# Data for this exercise:
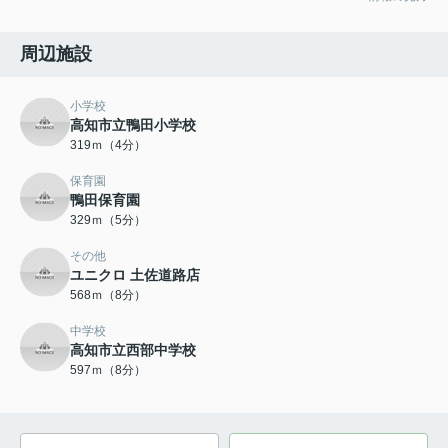
周辺施設
小学校
高知市立鴨田小学校
319ｍ（4分）
保育園
鴨田保育園
329ｍ（5分）
その他
ユニクロ 土佐道路店
568ｍ（8分）
中学校
高知市立西部中学校
597ｍ（8分）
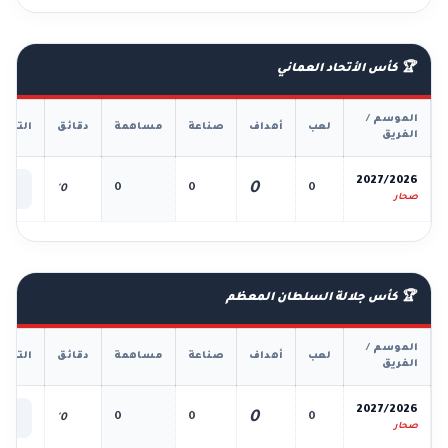
🏆 كأس الأتحاد العماني
الموسم /
لعب
أهداف
صناعة
مساهمة
دقائق
التفا
الفريق
📊
2027/2026
0
0
0
0
0'
الك
صحار
🏆 كأس جلالة السلطان المعظم
الموسم /
لعب
أهداف
صناعة
مساهمة
دقائق
التفا
الفريق
📊
2027/2026
0
0
0
0
0'
الك
صحار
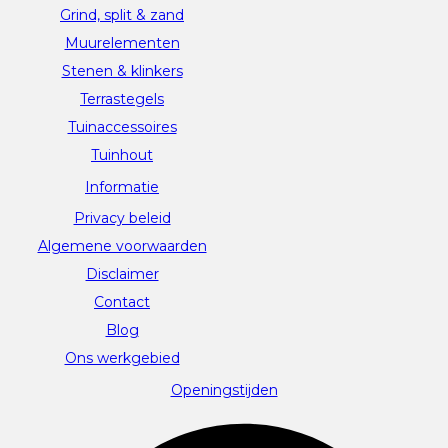
Grind, split & zand
Muurelementen
Stenen & klinkers
Terrastegels
Tuinaccessoires
Tuinhout
Informatie
Privacy beleid
Algemene voorwaarden
Disclaimer
Contact
Blog
Ons werkgebied
Openingstijden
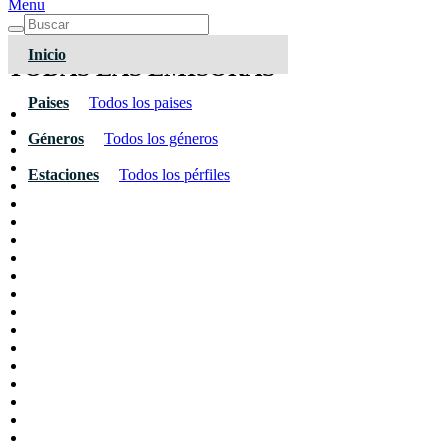
Menu
Inicio
TODAS LAS EMISORAS
Paises
Todos los paises
Géneros
Todos los géneros
Estaciones
Todos los pérfiles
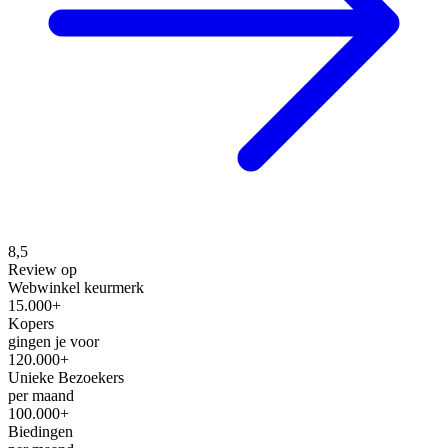
8,5
Review op
Webwinkel keurmerk
15.000+
Kopers
gingen je voor
120.000+
Unieke Bezoekers
per maand
100.000+
Biedingen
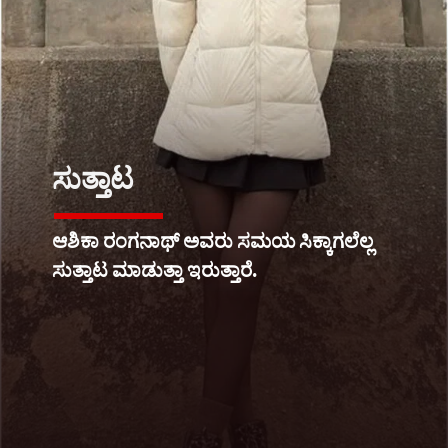
ಸುತ್ತಾಟ
ಆಶಿಕಾ ರಂಗನಾಥ್ ಅವರು ಸಮಯ ಸಿಕ್ಕಾಗಲೆಲ್ಲ
ಸುತ್ತಾಟ ಮಾಡುತ್ತಾ ಇರುತ್ತಾರೆ.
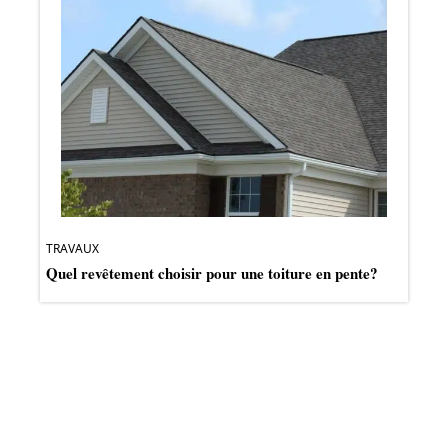
TRAVAUX
Quel revêtement choisir pour une toiture en pente?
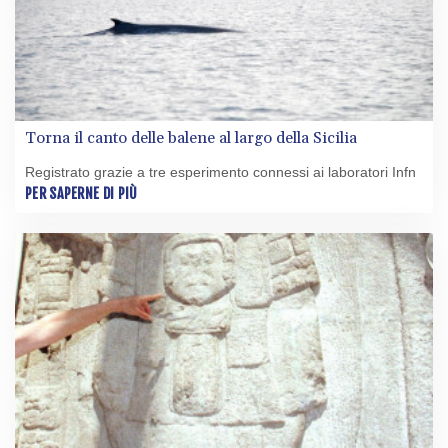
Torna il canto delle balene al largo della Sicilia
Registrato grazie a tre esperimento connessi ai laboratori Infn
PER SAPERNE DI PIÙ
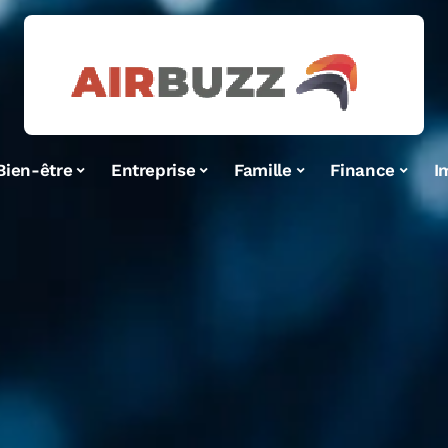
Bien-être
Entreprise
Famille
Finance
I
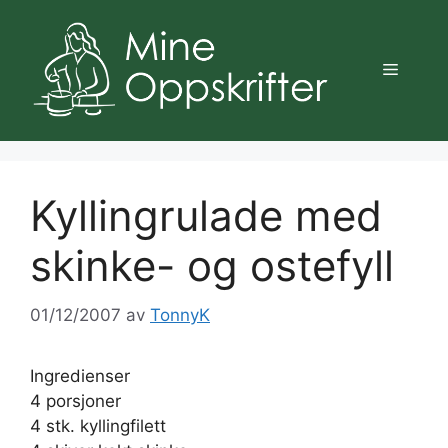
Hopp
til
innhold
Meny
Kyllingrulade med
skinke- og ostefyll
01/12/2007
av
TonnyK
Ingredienser
4 porsjoner
4 stk. kyllingfilett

# Your objective:
Transcribe the records above exactly, skipping pictures.

# Reply:
周辺施設
小学校
高知市立鴨田小学校
319ｍ（4分）
保育園
鴨田保育園
329ｍ（5分）
その他
ユニクロ 土佐道路店
568ｍ（8分）
中学校
高知市立西部中学校
597ｍ（8分）
🏆 كأس الأتحاد العماني
الموسم /
لعب
أهداف
صناعة
مساهمة
دقائق
التفا
الفريق
📊
2027/2026
0
0
0
0
0'
الك
صحار
🏆 كأس جلالة السلطان المعظم
الموسم /
لعب
أهداف
صناعة
مساهمة
دقائق
التفا
الفريق
📊
2027/2026
0
0
0
0
0'
الك
صحار
Grind, split & zand
Muurelementen
Stenen & klinkers
Terrastegels
Tuinaccessoires
Tuinhout
Informatie
Privacy beleid
Algemene voorwaarden
Disclaimer
Contact
Blog
Ons werkgebied
Openingstijden
Menu
Inicio
TODAS LAS EMISORAS
Paises
Todos los paises
Géneros
Todos los géneros
Estaciones
Todos los pérfiles
8,5
Review op
Webwinkel keurmerk
15.000+
Kopers
gingen je voor
120.000+
Unieke Bezoekers
per maand
100.000+
Biedingen
ಸುತ್ತಾಟ
ಆಶಿಕಾ ರಂಗನಾಥ್ ಅವರು ಸಮಯ ಸಿಕ್ಕಾಗಲೆಲ್ಲ
ಸುತ್ತಾಟ ಮಾಡುತ್ತಾ ಇರುತ್ತಾರೆ.
TRAVAUX
Quel revêtement choisir pour une toiture en pente?
Torna il canto delle balene al largo della Sicilia
Registrato grazie a tre esperimento connessi ai laboratori Infn
PER SAPERNE DI PIÙ
Bien-être
Entreprise
Famille
Finance
I
Hopp
til
innhold
Meny
Kyllingrulade med
skinke- og ostefyll
01/12/2007
av
TonnyK
Ingredienser
4 porsjoner
4 stk. kyllingfilett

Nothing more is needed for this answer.